Au fond de l'inconnu pour trouver du nouveau !"

Que répondrons-nous à cette objection-là ?
Qu'à l'exception de certaines formes scientifiques, aujourd'hui périmées, auxquelles les Pères, rarement d’ailleurs, recouraient pour servir de véhicule à leur pensée celle-ci a presque toujours atteint la vérité d’une façon admirable. Or la vérité dans sa substance ne vieillit jamais. Nous opposer que la vérité elle-même change, c’est faire sienne une conception des choses qui ne va pas au-delà de la sensation propre à l'animal. La sensation, elle, est en devenir parce qu'elle n'atteint que les choses visibles en tant que telles, et que celles-ci sont en devenir perpétuel. A l’inverse, la pensée transcende la sensation, et atteint ce qui est, ce qu’elle n’aurait jamais pu contempler, sans cette fixité et cette immutabilité. Nous traiterons de cela plus loin dans cette étude.

Disons pour l’heure que l'homme du temps des Pères ou de temps d'Homère, ne différait en rien dans sa nature essentielle, de l'homme contemporain. Il était alors comme aujourd'hui, composé de raison et d'instinct. Comme aujourd'hui, il aimait le plaisir et fuyait la douleur. Je ne sache pas, du temps des Pères non plus qu'aujourd'hui, un homme qui eût naturellement ressenti du plaisir à se laisser griller à petit feu, ni un autre qui n'eût pas cherché le bonheur, fût-ce par les moyens les plus paradoxaux voire les plus antagonistes à son obtention..
Du temps des Pères, comme aujourd'hui, l'homme est le siège d’une guerre intestine entre ses passions et sa raison, et devient méchant ou bon selon qu'il cède à celles-là ou s’en remet à celle-ci.
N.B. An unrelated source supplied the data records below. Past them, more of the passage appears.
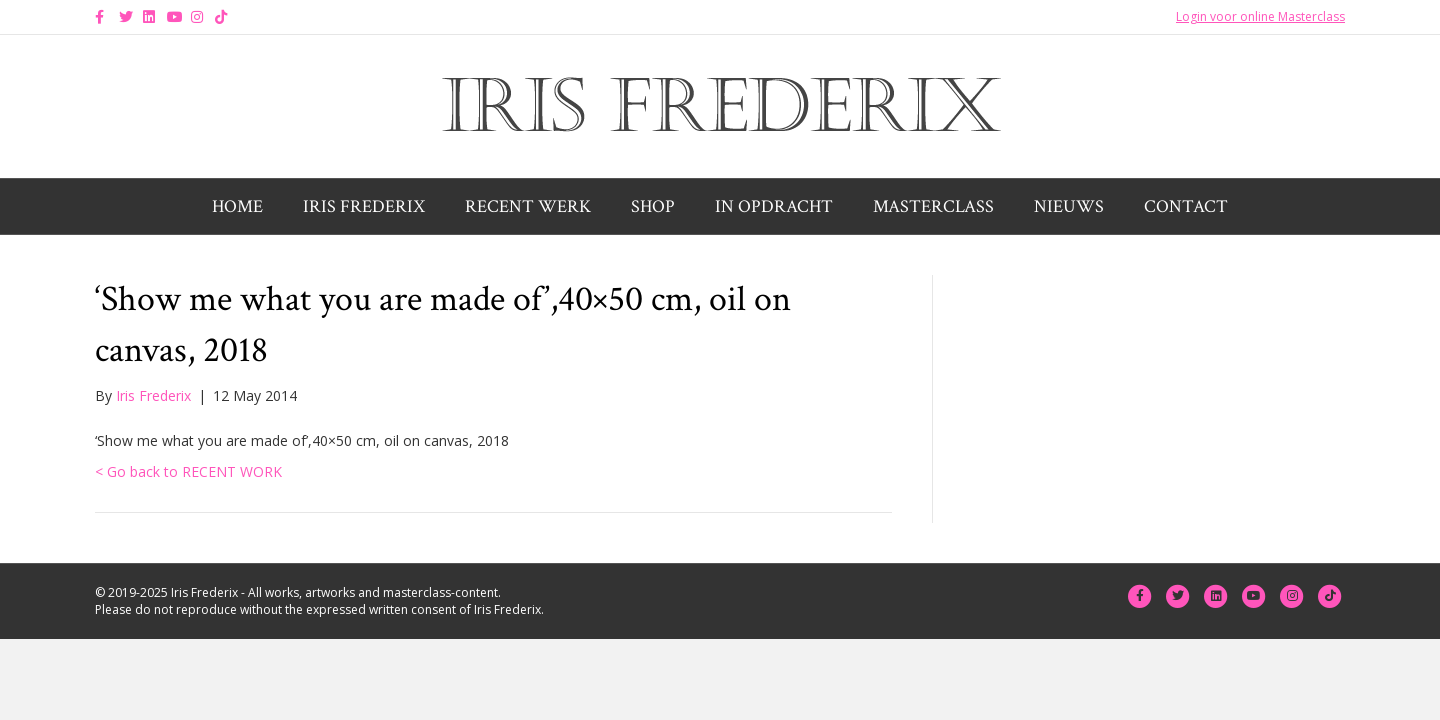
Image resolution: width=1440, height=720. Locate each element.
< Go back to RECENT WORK (188, 471)
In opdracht (774, 206)
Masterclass (933, 206)
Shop (653, 206)
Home (237, 206)
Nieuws (1069, 206)
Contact (1186, 206)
Nous reconnaissons dans la Bible nos propres passions, telles que nous les retrouvons dans les tragédies d'Euripide, l'"Ethique à Nicomaque " ou les oeuvres de Shakespeare, Cervantès et Dostoïevski. Le génie politique et militaire se définit de la même manière chez Alexandre Le Grand, César et Napoléon. Le courage d'Achille et d'Hector est devenu l’archétype de tout courage guerrier, et cela pour tous les temps. Le zèle du prophète Elie restera toujours l’archétype du zèle déployé au service de Dieu, comme la chasteté de Suzanne celui de toute chasteté. C'est l'éternelle folie humaine qui est décrite dans "Don Quichotte". La jactance d’Hitler ne diffère en rien, essentiellement, de celle des rois assyriens. En quoi la rage de Fulvie perçant avec une aiguille d'or la langue de Cicéron ou celle d'Hérodiade exigeant la tête de Jean-Baptiste, se distinguent-elles essentiellement de celle qui s'est déployée sous la Terreur, ou dans des circonstances historiques comparables? C'est à dessein que je répète le mot "essentiellement", car je sais bien qu'il n’existe pas deux phénomènes en tous points semblables - heureusement d’ailleurs - sinon la vie serait affreusement monotone. Néanmoins, la vérité toujours identique à elle-même s'incarne dans l'infinie variété des phénomènes, l'essentiel dans l'accessoire, et l’on n'a pas le droit, au nom de celui-ci, de nier celui-là.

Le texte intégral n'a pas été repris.